The artist must agree to be displaced, to abandon his prerogatives and his certainties. “We do not impose an already completed script. We create it according to the participants, their potential and their world. And inevitably, such a stance completely throws into turmoil our practice and scripting”, states Caroline Selig, co-director of the ‘Artonik’ Company, who began a project for a participative production (… Et ainsi de suite…) with people having no artistic background. The ‘Anitya’ Company, directed by Christophe Cagnolari, also attached to their ensemble (actors, dancers and musicians) genuine amateurs for a moment of artistic creation in real time: soundpainting (3). “Improvisation reaches to the very heart of live art which must find its precision within what is fragile and ephemeral”, states Christophe Cagnolari. In the context of the ‘Sirènes et midi net’ proposed by Lieux publics, Anitya took over the famous square ‘Place de l’Opéra’ in the city of Marseilles, and gave a public rendering, using eighty citizeninterpreters, of their version of the French national anthem the ‘Marseillaise’.Using a quite different approach, Olivier Grossetête also initiates collaborative projects. In the context of workshops open to the general public, he produces monumental structures out of cardboard. These creations take the form of arches, bridges, façades, towers or shelters, imposing architectural elements rendered nomadic and ephemeral in order to better stimulate a drive for freedom. This collective experience, over and above its public, convivial and federative nature, is seeking to invent ways of repossessing the world by encouraging participants to become the architects of their environment. It goes without saying that all these mechanisms require a lot of flexibility, energy, availability and time, unlike the dominant system of production which celebrates profit, competition and individualism.

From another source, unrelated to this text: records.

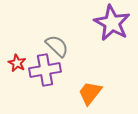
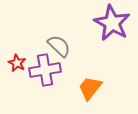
gray semicircle: moved 2 px right
orange trapezoid: moved 5 px up
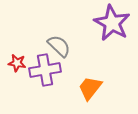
red star: rotated 18 degrees counterclockwise
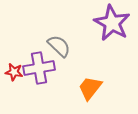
red star: moved 3 px left, 9 px down
purple cross: moved 6 px left, 2 px up
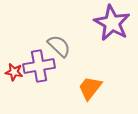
purple cross: moved 2 px up
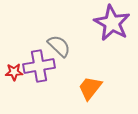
red star: rotated 12 degrees counterclockwise
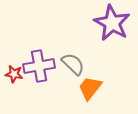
gray semicircle: moved 14 px right, 18 px down
red star: moved 2 px down; rotated 12 degrees clockwise
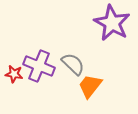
purple cross: rotated 32 degrees clockwise
orange trapezoid: moved 2 px up
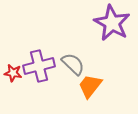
purple cross: rotated 36 degrees counterclockwise
red star: moved 1 px left, 1 px up
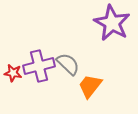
gray semicircle: moved 5 px left
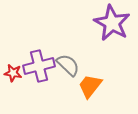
gray semicircle: moved 1 px down
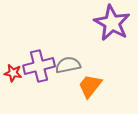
gray semicircle: rotated 55 degrees counterclockwise
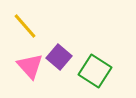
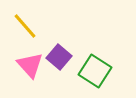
pink triangle: moved 1 px up
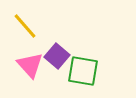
purple square: moved 2 px left, 1 px up
green square: moved 12 px left; rotated 24 degrees counterclockwise
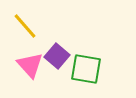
green square: moved 3 px right, 2 px up
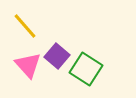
pink triangle: moved 2 px left
green square: rotated 24 degrees clockwise
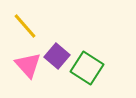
green square: moved 1 px right, 1 px up
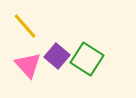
green square: moved 9 px up
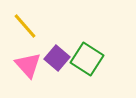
purple square: moved 2 px down
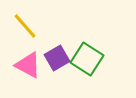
purple square: rotated 20 degrees clockwise
pink triangle: rotated 20 degrees counterclockwise
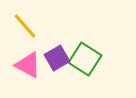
green square: moved 2 px left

Olivier Grossetête - The Fleeting City, Marseille 2013 © Vincent Lucas

 

This participative artistic gesture inspires another approach to the economic question. Very specifically, the amateurs are volunteers, and therefore not remunerated. For Olivier Grossetête, the deal is crystal clear: “They contribute work time and as for me, I offer them poetry, possibilities, an artistic experience…”. Here, the use of recycled materials and the principle of collective construction enable the creation of major artistic works within limited budgets. However, “production management can be very tiring, the preparation and support time can be much greater than with professionals” warns Caroline Selig. “The financial factor is never the first consideration” insists Christophe Cagnolari: “the shared experience creates far greater human enrichment.” As such, the practice workshop becomes truly artistic, in other words an environment for “doing” that is both experimental and enjoyable. “Artistic reflection must be outworked if it is to have meaning” adds Olivier Grossetête. “We are not play-acting; we are really constructing artistic objects.” 

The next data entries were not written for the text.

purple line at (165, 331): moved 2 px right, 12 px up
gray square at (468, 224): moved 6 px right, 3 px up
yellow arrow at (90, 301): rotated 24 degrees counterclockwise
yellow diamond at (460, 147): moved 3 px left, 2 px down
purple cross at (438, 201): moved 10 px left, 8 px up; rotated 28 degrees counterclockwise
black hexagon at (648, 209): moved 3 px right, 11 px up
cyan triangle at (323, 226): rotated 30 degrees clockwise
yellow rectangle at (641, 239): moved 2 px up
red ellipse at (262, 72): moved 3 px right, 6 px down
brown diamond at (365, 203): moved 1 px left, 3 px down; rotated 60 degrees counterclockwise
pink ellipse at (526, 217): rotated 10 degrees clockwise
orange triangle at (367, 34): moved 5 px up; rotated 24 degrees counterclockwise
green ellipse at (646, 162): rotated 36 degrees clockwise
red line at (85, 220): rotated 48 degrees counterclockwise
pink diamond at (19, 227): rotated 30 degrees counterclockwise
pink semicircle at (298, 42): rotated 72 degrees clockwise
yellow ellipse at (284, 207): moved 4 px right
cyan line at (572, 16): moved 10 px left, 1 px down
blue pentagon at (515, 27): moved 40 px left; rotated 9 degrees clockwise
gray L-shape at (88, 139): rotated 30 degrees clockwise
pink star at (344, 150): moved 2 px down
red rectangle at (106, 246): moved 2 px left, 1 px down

As for relationships with the public, there again there is benefit all round. “People feel immediately involved with the proposition”, explains Caroline Selig. “It becomes obvious that the performance has been designed to be relevant to everyone, that it hasn’t originated from a distant artistic sphere unrelated to our everyday preoccupations.” Methods of intimidation become unnecessary, and the advantage is clearly to be seen in this area, via a different approach to the socialization of the production by the sharing of responsibilities. This vision implies a major change to the administration, evaluation and production systems as well as to the diffusion of the art form.The ‘Fondation de France’ is indeed experiencing a more equitable sharing of roles with its “New Partners” program. This mechanism is based on the collaboration between three figures: the artist, the citizen-partner and a cultural mediator. The latter receives a request, chooses the most appropriate artist for the project and accompanies them through to the finished product. In this way it is completely removed from the private sphere and benefits the whole community. In Pont-Royal, a hamlet of the commune of Clamerey in Bourgogne, the involvement of artist Michel Verjux has contributed, by the installation of public lighting, to the redevelopment of a port along the Bourgogne canal and to its restoration as a staging post for water-based tourism. In Marseilles, Olivier Bedu has created ‘Banc de Sable’, an architectural work which helped give expression, in both an elegant but light-hearted fashion, to a process begun by local inhabitants and their children (accompanied by the Bureau of skills and aspirations) for the redevelopment of their neighborhood. 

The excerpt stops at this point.